Aujourd'hui, le quart des articles en économie, en macroéconomie, sont de près ou de loin liés aux questions énergétiques. Il y a une production académique mais cette production académique est assez largement inopérante ou agnostique ou sans véritable conclusion claire sur l'impact à court, moyen et long terme sur la trajectoire de l’inflation. La BCE ne peut pas vraiment se saisir de cela aujourd'hui. Elle se saisit de ça aujourd'hui pour faire de la communication, pour faire de la dilution de responsabilités, pour marquer son territoire aussi, et pour organiser des symposiums sur le climat en 2080, mais la réalité, on l'a vu au moment notamment de la révision des procédures opérationnelles de la BCE, est que l’institution a inclus beaucoup d'éléments, notamment climatico-énergétique, dans son raisonnement, et pour le moment, comme le flou persiste sur l’effet que cela va avoir sur l'inflation, la BCE fait de la communication. 

Un dirigeant de la BCE qui impose une idéologie à ses salariés, ne dit-il pas l’état du débat au sein de l’institution ? 

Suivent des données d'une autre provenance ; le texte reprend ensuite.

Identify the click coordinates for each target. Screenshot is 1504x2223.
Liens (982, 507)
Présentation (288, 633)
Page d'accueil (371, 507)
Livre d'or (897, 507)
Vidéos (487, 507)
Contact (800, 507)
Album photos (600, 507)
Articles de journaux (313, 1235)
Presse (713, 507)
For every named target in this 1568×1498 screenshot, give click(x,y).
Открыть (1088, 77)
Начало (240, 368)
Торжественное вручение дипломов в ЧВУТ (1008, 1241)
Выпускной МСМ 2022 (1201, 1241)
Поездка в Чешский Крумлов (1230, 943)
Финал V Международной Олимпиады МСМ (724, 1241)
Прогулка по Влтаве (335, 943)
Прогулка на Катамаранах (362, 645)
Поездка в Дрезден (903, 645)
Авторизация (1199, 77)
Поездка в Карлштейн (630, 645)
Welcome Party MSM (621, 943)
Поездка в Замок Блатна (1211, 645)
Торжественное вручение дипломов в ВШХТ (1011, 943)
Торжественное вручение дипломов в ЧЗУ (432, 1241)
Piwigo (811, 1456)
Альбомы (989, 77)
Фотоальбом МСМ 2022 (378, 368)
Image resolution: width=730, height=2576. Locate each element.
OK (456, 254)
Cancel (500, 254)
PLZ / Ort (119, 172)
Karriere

On voit la façon dont les débats sont gérés, ou plus exactement, comment les débats sont éteints, à la BCE. Un officiel, comme par hasard un officiel allemand, qui fait partie du directoire nous dit explicitement : “je ne veux pas de gens qui ne pensent pas, comme moi, sur les questions environnementales.” Évidemment, personne ne remet en cause le réchauffement climatique dans ces instances. Mais commencer à dire qu'éventuellement, cela pouvait poser un problème pour la croissance et les associations s’emparent alors du problème. Cela porte atteinte, certainement, à votre employabilité comme banquier central dans quelques années, mais aussi, quelque part, cela à un impact sur l'institution. Donc il ne doit pas y avoir de débat sinon, cela va nous faire une mauvaise publicité. Merci aux experts de partir ou de se taire. 

La BCE nous dit : comme ces questions sont hypersensibles, elles sont gérées par les communicants. On passe notre temps à critiquer la Russie, mais finalement, sur certaines questions, c'est clairement un climat russe d'expression. Alors comme le disait Jean Yanne, ce n'est pas la censure, c'est pire, c'est l'auto-censure. Puisque clairement, on précise aux gens que s’ils s’amusent à ne pas réciter notre catéchisme, ils sont virés, cela impose un climat délétère. Dès que la situation commence à devenir délicate, et les questions environnementales sont considérées comme très délicates, la solution est « tu te tais, on s'en occupe ».

Dans ce cas, la BCE devient une institution politique. Attention ! Si la BCE est une institution politique, je veux voter pour eux. 

Cela s’inscrit dans un contexte général qui dure depuis maintenant plusieurs siècles. Les institutions indépendantes ont une fâcheuse tendance à déborder de leur mission d'origine. Les institutions évoluent de façon sournoise et parfois surprenante. Si on ne les arrête pas, à un moment, elles finissent par avoir et du pouvoir et de l'indépendance, et à ce moment-là, plus rien ne les arrête.